La llegada de tu bebé puede depender de la posición de la luna

Hace tiempo que se piensa que la luna tiene efectos físicos en los seres humanos, especialmente en las mujeres. El ciclo menstrual, la concepción e incluso la fertilidad han estado estrechamente relacionados con los ciclos de la luna.
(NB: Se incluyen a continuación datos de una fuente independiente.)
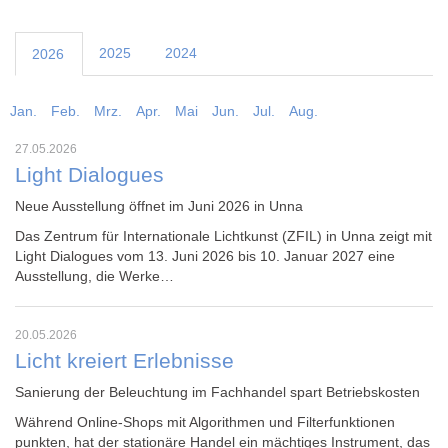
2025
2024
2026
Jan.
Feb.
Mrz.
Apr.
Mai
Jun.
Jul.
Aug.
27.05.2026
Light Dialogues
Neue Ausstellung öffnet im Juni 2026 in Unna
Das
Zentrum für Internationale Lichtkunst
(ZFIL) in Unna zeigt mit
Light Dialogues vom 13. Juni 2026 bis 10. Januar 2027 eine
Ausstellung, die Werke…
20.05.2026
Licht kreiert Erlebnisse
Sanierung der Beleuchtung im Fachhandel spart Betriebskosten
Während Online-Shops mit Algorithmen und Filterfunktionen
punkten, hat der stationäre Handel ein mächtiges Instrument, das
A medida que cambia la luna, las mujeres embarazadas pueden presentar síntomas inesperados o hasta sentir mayor movimiento de sus bebés. Lo increíble es que también hay una influencia de ésta en el nacimiento y las sensaciones que se tengan en el parto.

¿Se trata de un viejo cuento sobre astrología o una simple coincidencia? En realidad, muchos doulas (o parteros o asistentes de parto) cuentan que los números de nacimiento aumentan durante el período de luna llena de cada mes.

En la fase de luna menguante, se encuentran más bolsas rotas con líquido amniótico teñido. En la fase de luna menguante nueva, se producen más partos espontáneos y en la fase lunar creciente-llena, se observan más inducciones con dilataciones lentas, más alumbramientos manuales, amenazas de partos prematuros y cesáreas.

Durante la llamada luna negra, que ocurre un día antes de la luna nueva, se cree que los partos suelen ser los peores del mes ya que son más largos y más difíciles. Es un día en el que hay que tener más cuidado de lo normal con la frecuencia cardiaca y hay que vigilar estrechamente los nacimientos para que la cosa no se complique.

Una explicación lógica a la influencia de la luna y el nacimiento del bebé está en que si tenemos en cuenta que la luna influye en las mareas y nuestro cuerpo es, en gran parte, agua, no parece una tontería. En el caso de una embarazada, los  niveles de agua son aún más elevados, debido a la presencia del líquido amniótico. Por eso, decir que la luna puede influir en el momento del parto, en parte, tiene su lógica.